To Clean or Not to Clean: Flooring and Blood Cleanup

White colonial style home.

Over the past two weeks, we’ve examined some ways a homeowner can treat minor blood spills on a variety of surfaces (Part One and Part Two are located here). But with all the time and money required to perform proper cleanup and remediation, many homeowners and businesses find it easier to hire a certified and experienced remediation company to handle services. These companies are not the same as carpet cleaning or maid service companies. This final article in the series will touch on what companies like Aftermath do, and will endeavor to answer common questions asked by families who are experiencing a traumatic situation.

Can you save my carpet? Stain resistant carpets may help with the appearance of stains, but fibers can still trap harmful bacteria. Depending on the size and location of the spill, some homeowners opt to only cut away and replace the affected portion of carpeting. A trauma cleaning company will also inspect the flooring underneath the carpet for additional damage, and clean and treat it appropriately to prevent additional problems in the future.

Aftermath aims to educate the property owner on the risks of improper or incomplete cleanup, but ultimately the choice to remediate is up to the homeowner. In most cases, hiring a professional biohazard company means removing and disposing of at least a part of the carpet. While carpet removal sounds like something you can do yourself, keep in mind that impacted areas are considered medical waste and need to be disposed of in a responsible fashion. Furthermore, without the proper tools, it is difficult to know the full extent of the damage; not all bio is visible, and even unseen fluids can lead to problems down the road.
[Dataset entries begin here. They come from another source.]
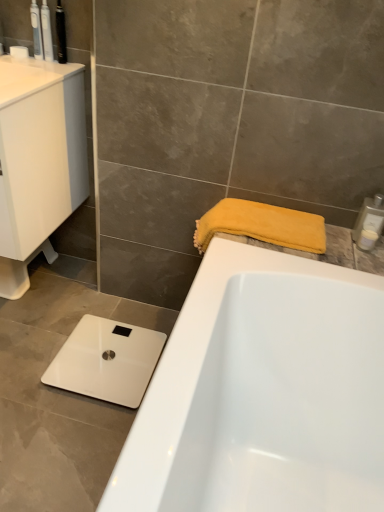 Question: Considering the relative positions of white glossy sink at left and metallic black toothbrush at upper left, arranged as the 3th toiletry when viewed from the left, in the image provided, is white glossy sink at left to the left of metallic black toothbrush at upper left, arranged as the 3th toiletry when viewed from the left, from the viewer's perspective?

Choices:
 (A) no
 (B) yes

Answer: (B)

Question: From the image's perspective, is white glossy sink at left on metallic black toothbrush at upper left, the third toiletry when ordered from top to bottom?

Choices:
 (A) no
 (B) yes

Answer: (A)

Question: Does white glossy sink at left have a greater height compared to metallic black toothbrush at upper left, arranged as the 3th toiletry when viewed from the left?

Choices:
 (A) no
 (B) yes

Answer: (B)

Question: From the image's perspective, does white glossy sink at left appear lower than metallic black toothbrush at upper left, the third toiletry positioned from the bottom?

Choices:
 (A) yes
 (B) no

Answer: (A)

Question: Considering the relative sizes of white glossy sink at left and metallic black toothbrush at upper left, arranged as the 3th toiletry when viewed from the left, in the image provided, is white glossy sink at left smaller than metallic black toothbrush at upper left, arranged as the 3th toiletry when viewed from the left,?

Choices:
 (A) no
 (B) yes

Answer: (A)

Question: Is metallic black toothbrush at upper left, the third toiletry when ordered from top to bottom, taller or shorter than translucent plastic toothbrush at upper left, which is the first toiletry in top-to-bottom order?

Choices:
 (A) short
 (B) tall

Answer: (A)

Question: Would you say metallic black toothbrush at upper left, the third toiletry positioned from the bottom, is to the left or to the right of translucent plastic toothbrush at upper left, which ranks as the fifth toiletry in bottom-to-top order, in the picture?

Choices:
 (A) left
 (B) right

Answer: (B)

Question: Considering their positions, is metallic black toothbrush at upper left, the third toiletry when ordered from top to bottom, located in front of or behind translucent plastic toothbrush at upper left, which is the first toiletry in top-to-bottom order?

Choices:
 (A) behind
 (B) front

Answer: (B)

Question: Is metallic black toothbrush at upper left, acting as the 3th toiletry starting from the right, inside or outside of translucent plastic toothbrush at upper left, which ranks as the fifth toiletry in bottom-to-top order?

Choices:
 (A) inside
 (B) outside

Answer: (B)

Question: From a real-world perspective, is white glossy sink at left physically located above or below white plastic soap dispenser at upper right, which is the fourth toiletry in left-to-right order?

Choices:
 (A) below
 (B) above

Answer: (A)

Question: Is point click(x=1, y=181) closer or farther from the camera than point click(x=370, y=245)?

Choices:
 (A) closer
 (B) farther

Answer: (A)

Question: Is white glossy sink at left in front of or behind white plastic soap dispenser at upper right, which is the fourth toiletry in left-to-right order, in the image?

Choices:
 (A) front
 (B) behind

Answer: (A)

Question: Do you think white glossy sink at left is within white plastic soap dispenser at upper right, which is the 5th toiletry in top-to-bottom order, or outside of it?

Choices:
 (A) outside
 (B) inside

Answer: (A)

Question: Is metallic black toothbrush at upper left, the third toiletry when ordered from top to bottom, in front of or behind white plastic soap dispenser at upper right, which ranks as the second toiletry in right-to-left order, in the image?

Choices:
 (A) behind
 (B) front

Answer: (A)

Question: Is metallic black toothbrush at upper left, the third toiletry positioned from the bottom, situated inside white plastic soap dispenser at upper right, the first toiletry positioned from the bottom, or outside?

What are the best floor coverings to protect against damage from biohazards? Take a cue from industrial and commercial facilities; VC or ceramic tile are good options for nonporous flooring. If you are serious about protection and are willing to invest in the appearance of your floors, attractive, nonporous sealants like Dur-A-Flex are used by hospitals and restaurants and provide an another excellent solution.

Does insurance cover damaged carpet? Some policies include coverage for accidental damage, while others will cover some or even all of the costs for crime scene cleanup. Check with your agent to see what options are available to you, and what your current policy entails. In the event of an incident, Aftermath client services are available to assist you with your claim.

What is semi-porous material and how do we decide how to deal with these materials? Semi-porous materials include concrete and some types of wood; they are generally regarded as resistant to stains because the pores, tiny naturally occurring holes in the surface of the material, are almost invisible, making it difficult for stains to adhere.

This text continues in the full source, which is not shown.